Hi Xen User List,
I have a recurring bug shown below which is causing me serious problems. It’s so serious my company is considering abandoning XEN for KVM but, we have many XEN servers and VMs so this is not an easy decision. My CentOS6 Xen servers are built using SolusVM install script and run Windows 2008 R2 / 2012 R1 guests. They run great except for this recurring bug.
The servers are Xen 4.4.2 (and some slightly earlier versions) using XL Toolstack and we’ve been encountering this showstopper bug for the last 6 months or so randomly on different servers. When this BUG is encountered my VM guests will no longer be able to boot if they are restarted. I am forced to reboot the entire server interrupting all VM guests. I’ve had about 6-7 encounters with this bug. One time it hard crashed the server while I was migrating a VM to another server. The other times I have made it to the weekend so I can do a graceful reboot.

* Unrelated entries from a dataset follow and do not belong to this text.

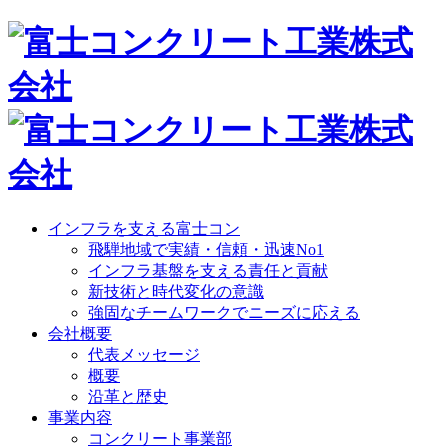
インフラを支える富士コン
飛騨地域で実績・信頼・迅速No1
インフラ基盤を支える責任と貢献
新技術と時代変化の意識
強固なチームワークでニーズに応える
会社概要
代表メッセージ
概要
沿革と歴史
事業内容
コンクリート事業部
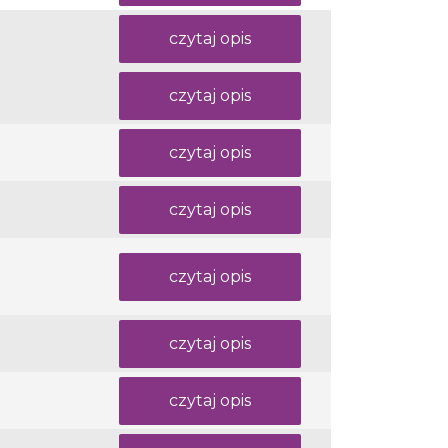
czytaj opis
czytaj opis
czytaj opis
czytaj opis
czytaj opis
czytaj opis
czytaj opis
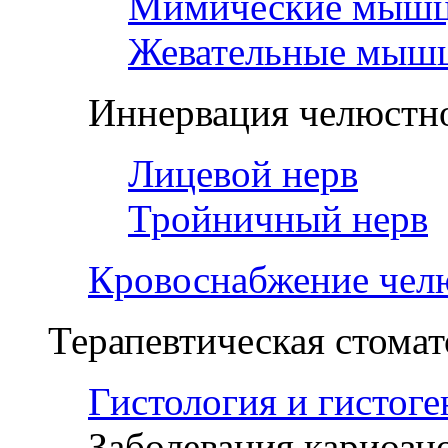
Мимические мыш
Жевательные мыш
Иннервация челюстно
Лицевой нерв
Тройничный нерв
Кровоснабжение чел
Терапевтическая стомат
Гистология и гистоге
Заболевания кариозн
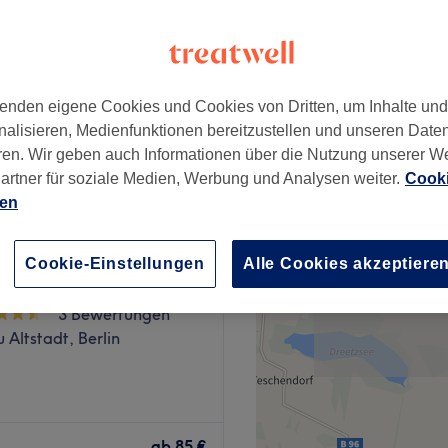
, Berlin
enden eigene Cookies und Cookies von Dritten, um Inhalte un
ab
60 €
nalisieren, Medienfunktionen bereitzustellen und unseren Date
ren. Wir geben auch Informationen über die Nutzung unserer W
artner für soziale Medien, Werbung und Analysen weiter.
Cooki
ien
Wellness & Massage
Cookie-Einstellungen
Alle Cookies akzeptiere
3 Bewertungen
Altstadt, Berlin
 mal zur Ruhe zu kommen?
arlottenburg ist der
ab
85 €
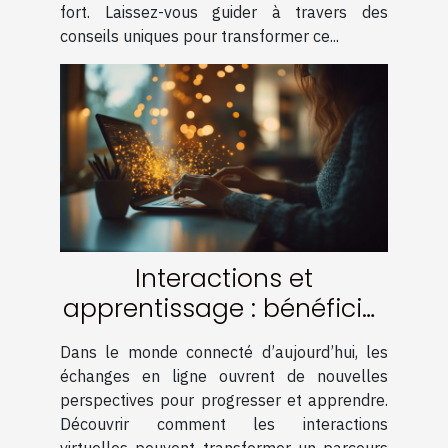
fort. Laissez-vous guider à travers des
conseils uniques pour transformer ce...
Interactions et
apprentissage : bénéficier
de la communauté en
Dans le monde connecté d’aujourd’hui, les
ligne
échanges en ligne ouvrent de nouvelles
perspectives pour progresser et apprendre.
Découvrir comment les interactions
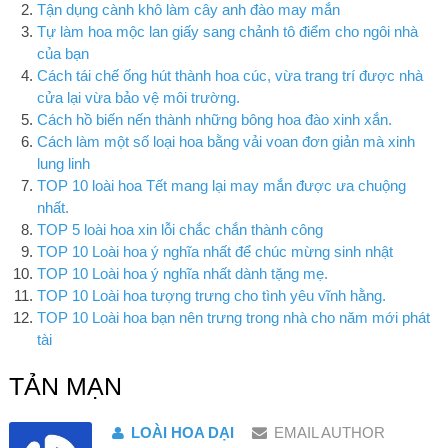
Tận dụng cành khô làm cây anh đào may mắn
Tự làm hoa mộc lan giấy sang chảnh tô điểm cho ngôi nhà
của bạn
Cách tái chế ống hút thành hoa cúc, vừa trang trí được nhà
cửa lại vừa bảo vệ môi trường.
Cách hồ biến nến thành những bông hoa đào xinh xắn.
Cách làm một số loại hoa bằng vải voan đơn giản mà xinh
lung linh
TOP 10 loài hoa Tết mang lại may mắn được ưa chuộng
nhất.
TOP 5 loài hoa xin lỗi chắc chắn thành công
TOP 10 Loài hoa ý nghĩa nhất để chúc mừng sinh nhật
TOP 10 Loài hoa ý nghĩa nhất dành tặng mẹ.
TOP 10 Loài hoa tượng trưng cho tình yêu vĩnh hằng.
TOP 10 Loài hoa bạn nên trưng trong nhà cho năm mới phát
tài
TẢN MẠN
LOÀI HOA DẠI
EMAIL AUTHOR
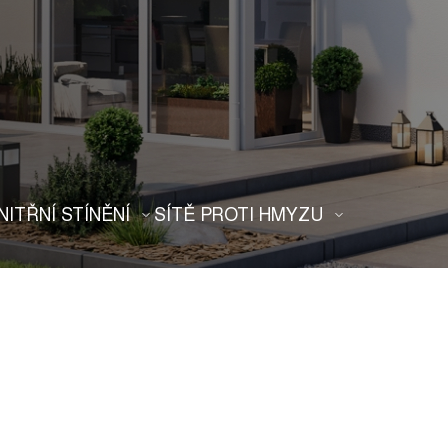
NITŘNÍ STÍNĚNÍ
SÍTĚ PROTI HMYZU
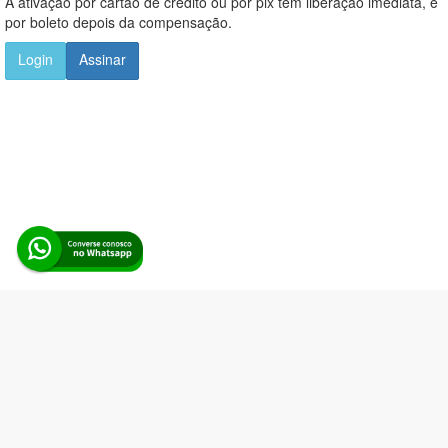
A ativação por cartão de crédito ou por pix tem liberação imediata, e
por boleto depois da compensação.
Login
Assinar
Alerta Licitação |
Política de privacidade
|
Quem somos
|
Para
desenvolvedores
|
API de Licitações
|
Cadastre-se
Rua dos Pinheiros, 136. SL 01. Maringá-PR. Email:
contato@alertalicitacao.com.br
Boina Azul Sistemas Ltda. CNPJ 33.839.112/0001-90 | WhatsApp
(44) 98832-0450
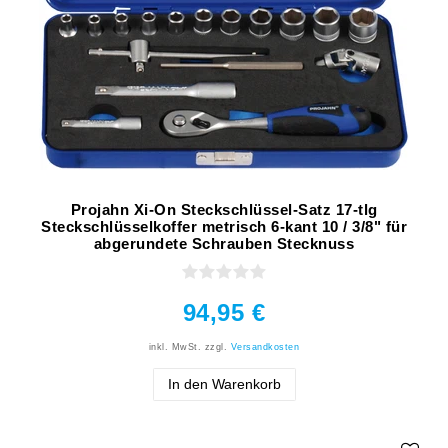
Projahn Xi-On Steckschlüssel-Satz 17-tlg
Steckschlüsselkoffer metrisch 6-kant 10 / 3/8" für
abgerundete Schrauben Stecknuss
94,95 €
inkl. MwSt.
zzgl.
Versandkosten
In den Warenkorb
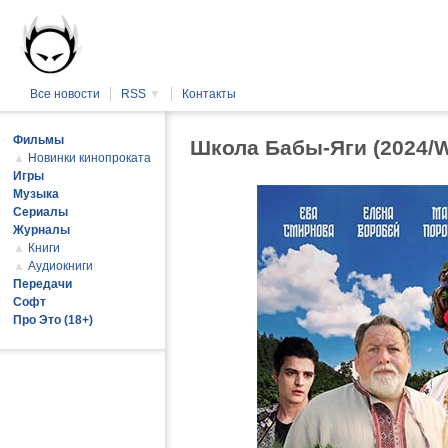
Все новости
RSS
▼
Контакты
Фильмы
Школа Бабы-Яги (2024/
▲
Новинки кинопроката
Игры
Музыка
Сериалы
Журналы
▲
Книги
▲
Аудиокниги
Передачи
Софт
Про Это (18+)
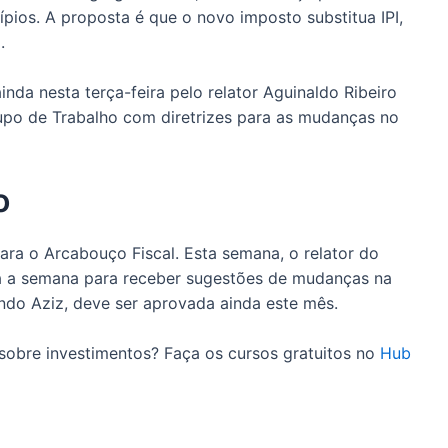
pios. A proposta é que o novo imposto substitua IPI,
.
nda nesta terça-feira pelo relator Aguinaldo Ribeiro
rupo de Trabalho com diretrizes para as mudanças no
o
para o Arcabouço Fiscal. Esta semana, o relator do
á a semana para receber sugestões de mudanças na
do Aziz, deve ser aprovada ainda este mês.
sobre investimentos? Faça os cursos gratuitos no
Hub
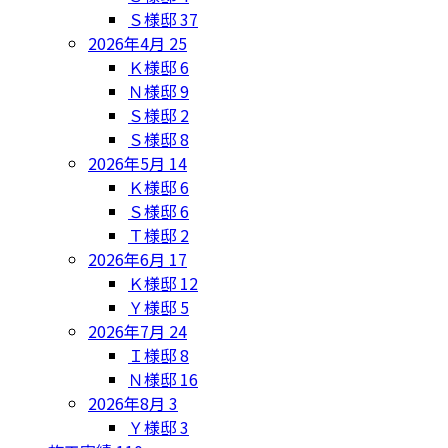
Ｓ様邸
37
2026年4月
25
Ｋ様邸
6
Ｎ様邸
9
Ｓ様邸
2
Ｓ様邸
8
2026年5月
14
Ｋ様邸
6
Ｓ様邸
6
Ｔ様邸
2
2026年6月
17
Ｋ様邸
12
Ｙ様邸
5
2026年7月
24
Ｉ様邸
8
Ｎ様邸
16
2026年8月
3
Ｙ様邸
3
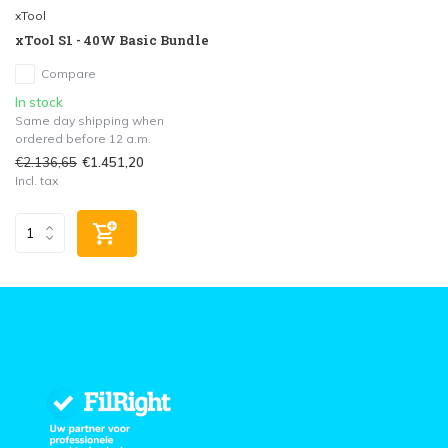
xTool
xTool S1 - 40W Basic Bundle
Compare
In stock
Same day shipping when
ordered before 12 a.m.
€2.136,65
€1.451,20
Incl. tax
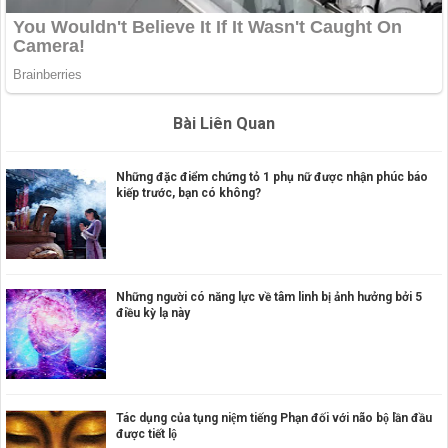
Bài Liên Quan
Những đặc điểm chứng tỏ 1 phụ nữ được nhận phúc báo
kiếp trước, bạn có không?
Những người có năng lực về tâm linh bị ảnh hưởng bởi 5
điều kỳ lạ này
Tác dụng của tụng niệm tiếng Phạn đối với não bộ lần đầu
được tiết lộ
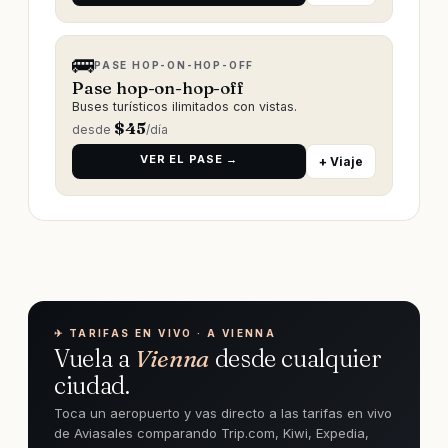
🚌
PASE HOP-ON-HOP-OFF
Pase hop-on-hop-off
Buses turísticos ilimitados con vistas.
$
45
desde
/día
VER EL PASE →
+ Viaje
✈︎ TARIFAS EN VIVO · A VIENNA
Vuela a
Vienna
desde cualquier
ciudad.
Toca un aeropuerto y vas directo a las tarifas en vivo
de Aviasales comparando Trip.com, Kiwi, Expedia,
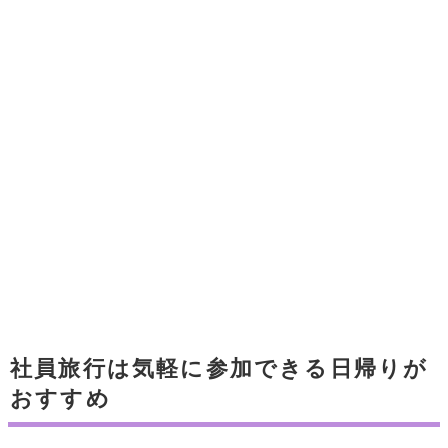
社員旅行は気軽に参加できる日帰りが
おすすめ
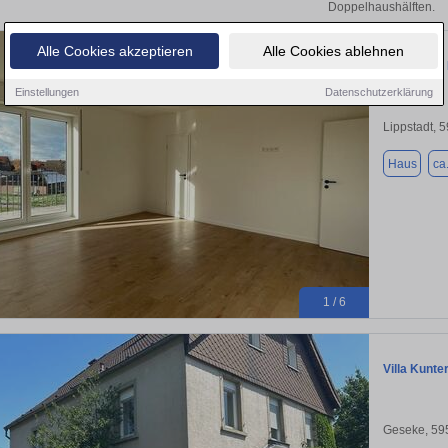
Doppelhaushälften.
Alle Cookies akzeptieren
Alle Cookies ablehnen
Penthouse 
Einstellungen
Datenschutzerklärung
Lippstadt, 
Haus
ca
1 / 6
Villa Kunte
Geseke, 59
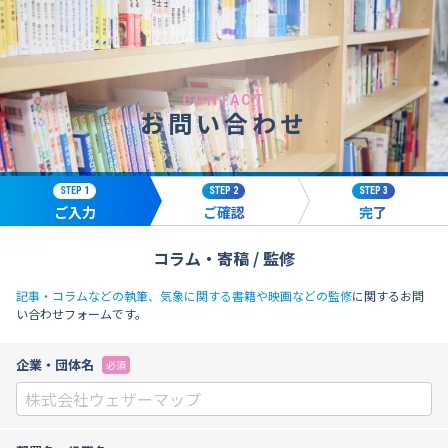
CONTACT
お問い合わせ
STEP 1
STEP 2
STEP 3
ご入力
ご確認
完了
コラム・寄稿 / 監修
記事・コラムなどの執筆、気象に関する書籍や映画などの監修
に関するお問
い合わせフォームです。
企業・団体名
必須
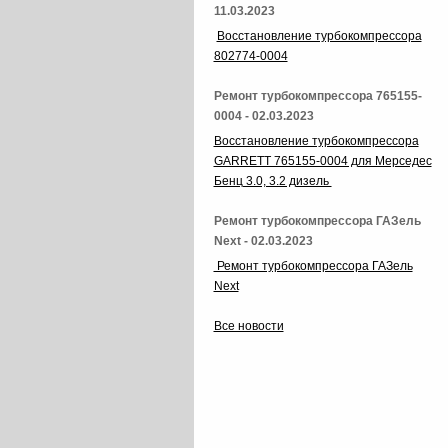
11.03.2023
Восстановление турбокомпрессора
802774-0004
Ремонт турбокомпрессора 765155-
0004 - 02.03.2023
Восстановление турбокомпрессора
GARRETT 765155-0004 для Мерседес
Бенц 3.0, 3.2 дизель
Ремонт турбокомпрессора ГАЗель
Next - 02.03.2023
Ремонт турбокомпрессора ГАЗель
Next
Все новости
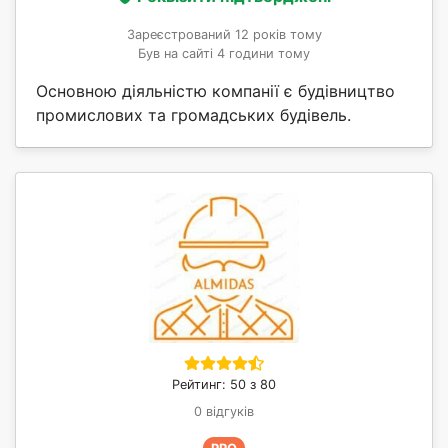
Зареєстрований 12 років тому
Був на сайті 4 години тому
Основною діяльністю компанії є будівництво
промислових та громадських будівель.
Рейтинг: 50 з 80
0 відгуків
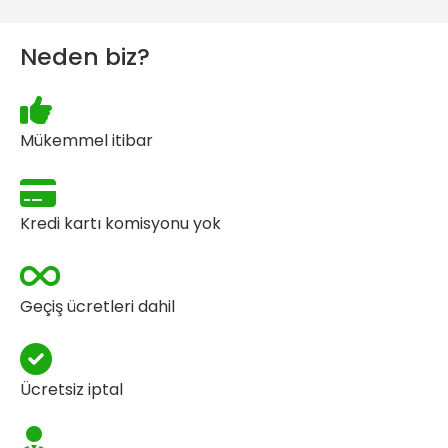
Neden biz?
Mükemmel itibar
Kredi kartı komisyonu yok
Geçiş ücretleri dahil
Ücretsiz iptal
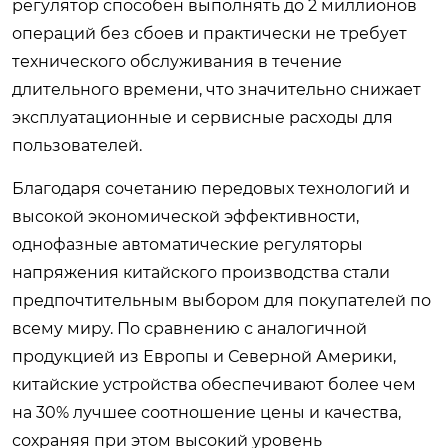
регулятор способен выполнять до 2 миллионов
операций без сбоев и практически не требует
технического обслуживания в течение
длительного времени, что значительно снижает
эксплуатационные и сервисные расходы для
пользователей.
Благодаря сочетанию передовых технологий и
высокой экономической эффективности,
однофазные автоматические регуляторы
напряжения китайского производства стали
предпочтительным выбором для покупателей по
всему миру. По сравнению с аналогичной
продукцией из Европы и Северной Америки,
китайские устройства обеспечивают более чем
на 30% лучшее соотношение цены и качества,
сохраняя при этом высокий уровень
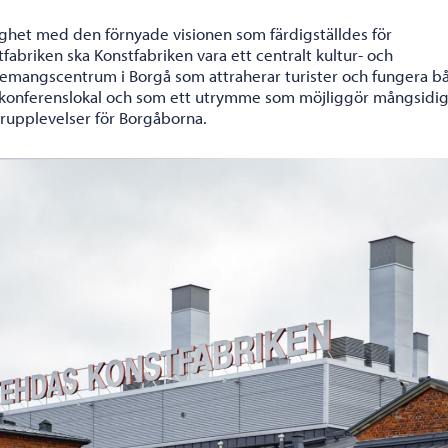
lighet med den förnyade visionen som färdigställdes för
fabriken ska Konstfabriken vara ett centralt kultur- och
emangscentrum i Borgå som attraherar turister och fungera b
konferenslokal och som ett utrymme som möjliggör mångsidi
urupplevelser för Borgåborna.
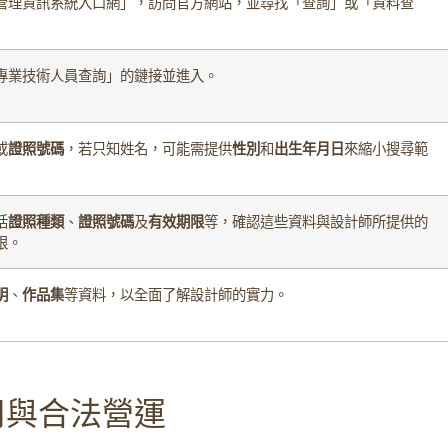
管理資訊系統入口網」，訪問官方網站，並尋找「查詢」或「資料查
專業技術人員查詢」的鏈接並進入。
或
證照號碼
，若只知姓名，可能需提供
性別
和
出生年月日
來縮小搜尋範
括
證照種類
、
證照號碼
及
有效期限
等，確認這些資料與設計師所提供的
限。
明
、
作品集
等資料，以全面了解設計師的實力。
用與合法營運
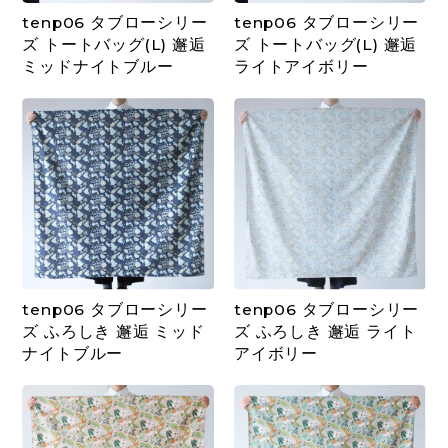
tenp06 タブローシリー
tenp06 タブローシリー
ズ トートバッグ(L) 邂逅
ズ トートバッグ(L) 邂逅
ミッドナイトブルー
ライトアイボリー
tenp06 タブローシリー
tenp06 タブローシリー
ズ ふろしき 邂逅 ミッド
ズ ふろしき 邂逅 ライト
ナイトブルー
アイボリー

Does anyone know of this issue?
Is there any paid Xen support that can debug and solve this? I’m using CentOS6 so this is not a RHEL box under support contract but, we’d probably be willing to pay in a per incident type scenario if the cost was reasonable.
Any advice is much appreciated.
Jul 1 12:45:23 london-host15 kernel: xen-blkback:backend/vbd/86/768: prepare for reconnect
Jul 1 12:45:23 london-host15 kernel: br0: port 8(vifvm2696.0) entered disabled state
Jul 1 12:45:23 london-host15 kernel: BUG: unable to handle kernel paging request at ffffc90011a041e8
Jul 1 12:45:23 london-host15 kernel: IP: [<ffffffffa026e899>] netbk_gop_skb+0xb9/0x290 [xen_netback]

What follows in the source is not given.